そのため従来の研究例の多くは,直接,グリコフォームを解析するのでなく,糖タンパク質から酵素的或いは化学的手法で糖鎖を切り出し,分析の対象としている(図)。切り出した糖鎖の分析に関しては,

1) 糖鎖の還元末端を2−アミノピリジル化した後,逆相型とアミド吸着型の2種類のHPLCの組み合わせによって糖鎖を分離・同定する2次元マップ法(3)
2) 核磁気共鳴分光法(NMR) による構造伝達群(structural reporter group)に着目して経験的に構造を推定する方法(4)

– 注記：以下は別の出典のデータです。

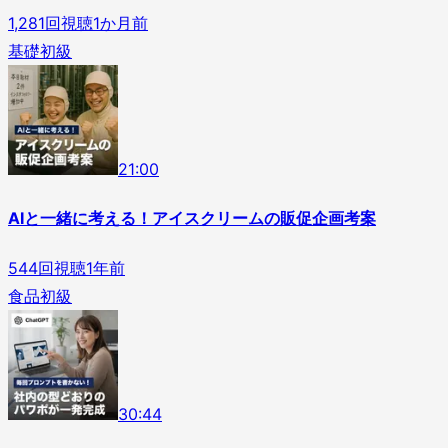
1,281
回視聴
1か月前
基礎
初級
2
1
:
00
AIと一緒に考える！アイスクリームの販促企画考案
544
回視聴
1年前
食品
初級
3
0
:
44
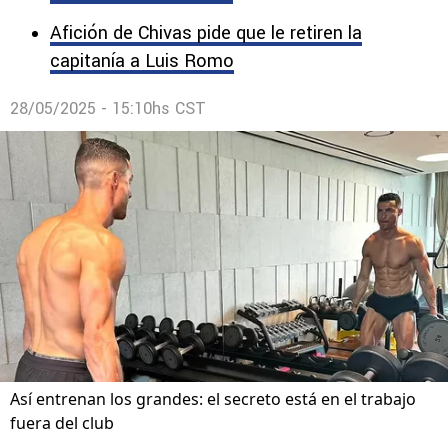
Afición de Chivas pide que le retiren la
capitanía a Luis Romo
28/05/2025 - 15:10hs CST
Así entrenan los grandes: el secreto está en el trabajo
fuera del club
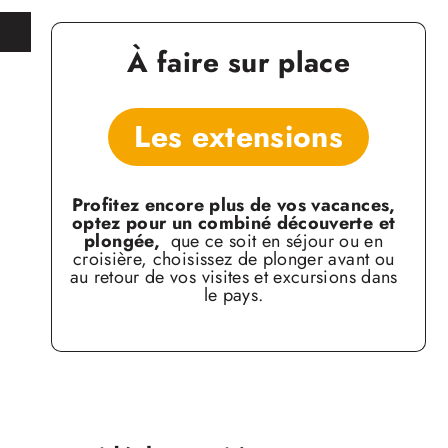
À faire sur place
Les extensions
Profitez encore plus de vos vacances,
optez
pour un combiné découverte et
plongée,
que ce soit en séjour ou en
croisière, choisissez de
plonger avant ou
au retour de vos visites et excursions
dans
le pays.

3) 高速原子衝撃法(FAB)(5),エレクトロスプレー法(ESI)(6),マトリクス支援レーザー脱離イオン化−飛行時間型質量分析計(MALDI-TOFMS)(6)などのソフトなイオン化法による質量分析(MS)や,LC-MSで切り出した糖鎖画分を誘導体化後,単離することなく構造解析する方法(7)などが従来用いられてきている。
図. オリゴ糖試料の調製法の概要
しかしながら,前二者の方法は,一種のデータベースを利用する経験的な手法であり,未知試料への適用は困難である。後者の方法は未知試料への適用も可能であるが,分子量情報を基にしているため,単糖の種類やグリコシド結合やアノマー配置などの解析には適していない。従って,現状では,分析目的に応じてこれら手法を上手に使い分けることがポイントとなる。
 
また,最近,CEで糖タンパク質を分離した後,各フラクションを分取し,それぞれの画分についてオフラインでMALDI-TOFMS分析し,グリコフォームを直接解析するといった試みもなされ,注目されるが(2),グリコフォームの分離は十分でなく現時点での応用はバイオ医薬品の品質評価などに限定されると思われる。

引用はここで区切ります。